━━━━━ SUPPLIED ENTRIES ━━━━━

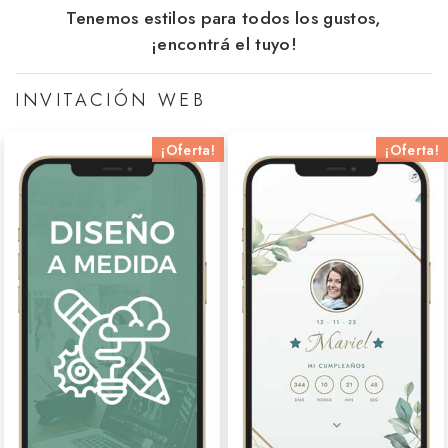
Tenemos estilos para todos los gustos,
¡encontrá el tuyo!
INVITACIÓN WEB
¡Oferta!
¡Oferta!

━━━━━

* _TASK OBJECTIVE_
All entries above are to be reproduced exactly, with no pictures.

* _EXPECTED ANSWER_
Tenemos estilos para todos los gustos,
¡encontrá el tuyo!
INVITACIÓN WEB
¡Oferta!
¡Oferta!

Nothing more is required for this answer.